[MLton] hash-set.sml low level points
Stephen Weeks
MLton@mlton.org
Tue, 13 Jul 2004 17:30:26 -0700
> I was looking at hash-set.sml in mlton/lib/mlton/basic and noticed a few
> strange things:
>
> In newOfSize, it isn't correct to have the multiplication by 4 done on words
> because then an overflow will not be detected.
True.
> I would think that the line should change from
>
> { hash = hash,
> numBuckets = 0w4 * Word.roundUpToPowerOfTwo (Word.fromInt size) }
>
> to
>
> { hash = hash,
> numBuckets = Word.roundUpToPowerOfTwo (Word.fromInt (4 * size)) }
This doesn't quite fix it, because Word.roundUpToPowerOfTwo may miss
an overflow as well. I fixed things by making all the computations on
integers.
> In fromList, the function body passed in the second arg to List.foreach is of
> the form
>
> (ignore (...); ())
>
> Clearly this is redundant. (I would say just use ignore to get the unit
> value.)
Yep. Fixed.
> For the stats', if you want the avg to be the expected number of times
> equality is checked on lookups, then that is not the average size of a
> bucket, but, assuming that all keys are equally likely, the avergae size^2/2.

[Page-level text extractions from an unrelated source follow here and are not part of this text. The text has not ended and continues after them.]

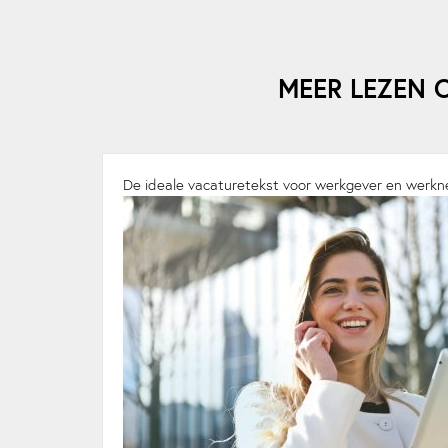
MEER LEZEN 
De ideale vacaturetekst voor werkgever en werk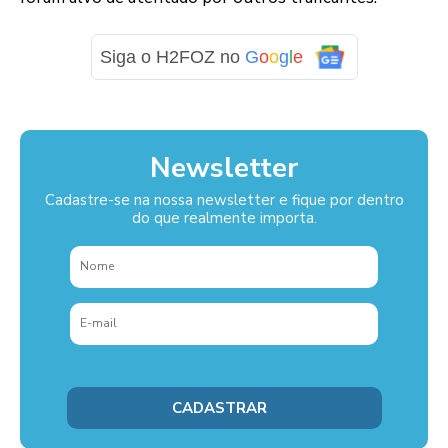
Siga o H2FOZ no
G
o
o
g
l
e
Newsletter
Cadastre-se na nossa newsletter e fique por dentro
do que realmente importa.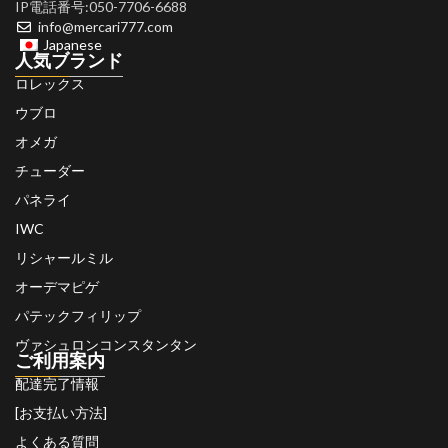
IP電話番号:050-7706-6688
info@mercari777.com
Japanese
人気ブランド
ロレックス
ウブロ
オメガ
チューダー
パネライ
IWC
リシャールミル
オーデマピゲ
パテックフィリップ
ヴァシュロンコンスタンタン
ご利用案内
配達完了情報
[お支払い方法]
よくある質問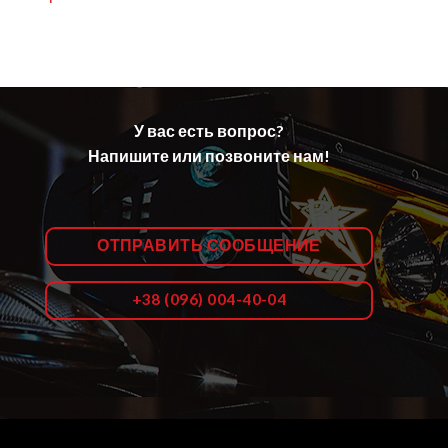
У вас есть вопрос?
Напишите или позвоните нам!
ОТПРАВИТЬ СООБЩЕНИЕ
+38 (096) 004-40-04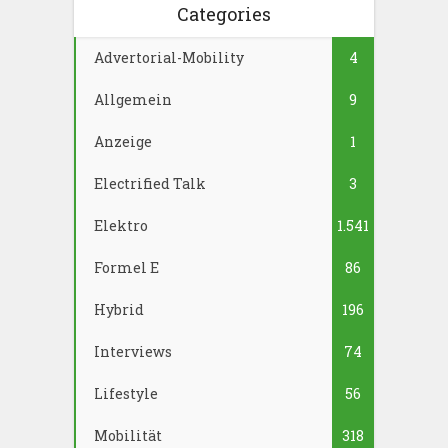
Categories
Advertorial-Mobility
4
Allgemein
9
Anzeige
1
Electrified Talk
3
Elektro
1.541
Formel E
86
Hybrid
196
Interviews
74
Lifestyle
56
Mobilität
318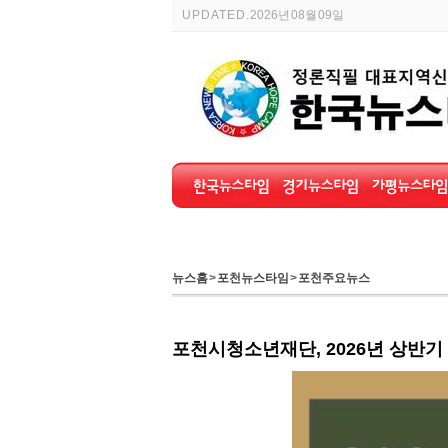
UPDATED.
2026년 08월 09일
뉴스홈
>
포천뉴스타임
>
포천주요뉴스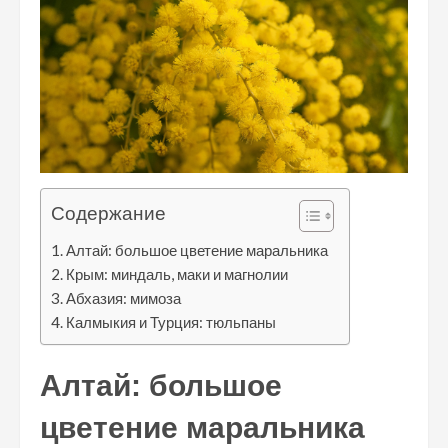
Содержание
Алтай: большое цветение маральника
Крым: миндаль, маки и магнолии
Абхазия: мимоза
Калмыкия и Турция: тюльпаны
Алтай: большое
цветение маральника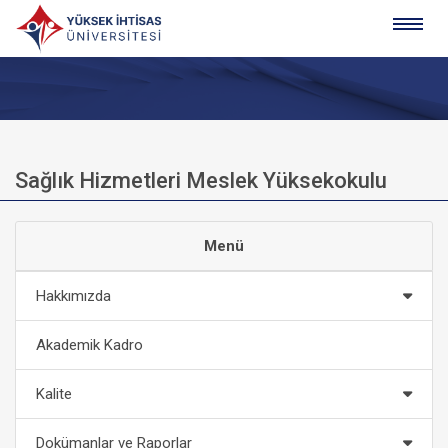
Sağlık Hizmetleri Meslek Yüksekokulu
Menü
Hakkımızda
Akademik Kadro
Kalite
Dokümanlar ve Raporlar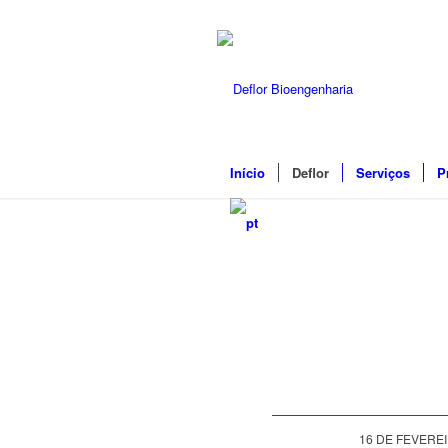
Início
Deflor
Serviços
P
16 DE FEVEREI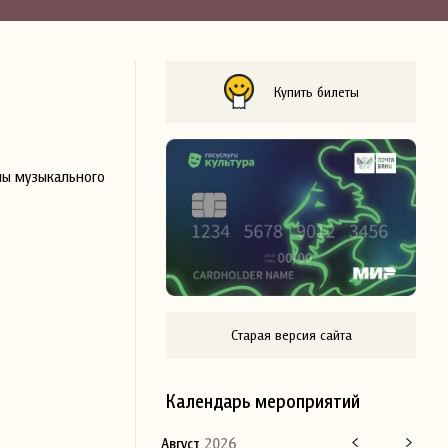
Купить билеты
мы музыкального
Старая версия сайта
Календарь мероприятий
Август
2026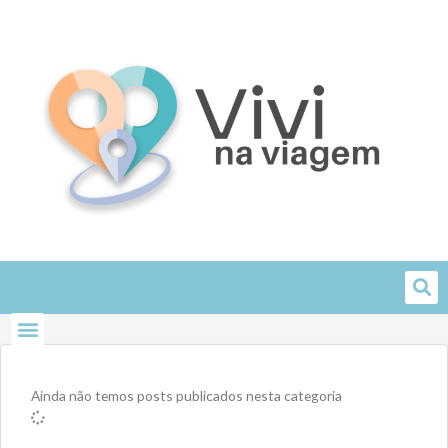
Skip
to
content
Ainda não temos posts publicados nesta categoria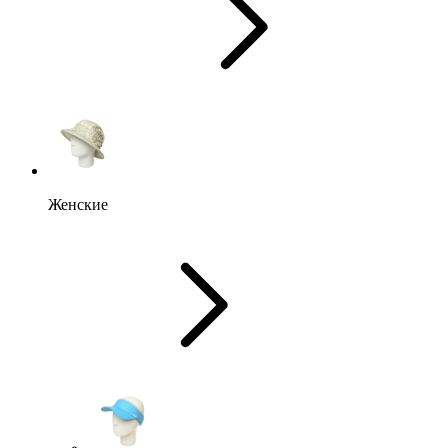
Женские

> Isn't this what people really care about?
Dunno. If I were to publicize this interface, I would make sure
to expose enough so that people could compute whatever stats they
want. I have no objection to you adding another field to the stats
with what you want.
> Finally, I'm curious that you make the table size so big (4 times the number
> of elements.
No good reason.
> Obviously the optimal value all depends on how expensive testing for
> key equality is, but I would guess that it is almost always very
> quick. Even in cases where general equality can be expensive, it
> tends not to be in the hash table because you only compare it
> against other items with the same hash (mod the table size), so
> often the test is very fast. E.g., for strings, the sizes or first
> few characters are often different.
Agreed.
> I wonder what happens if you replace the 4 by 1 (which is what I
> typically use) in a self compile.
I await the results of your experiment.
> It is a bit also a bit strange that tables are never shrunk,
> although it all depends on how much you remove elements.
Yeah. HashSet.remove is used only once in MLton, so I've never been
motivated to fix it. I would be happy to see it fixed.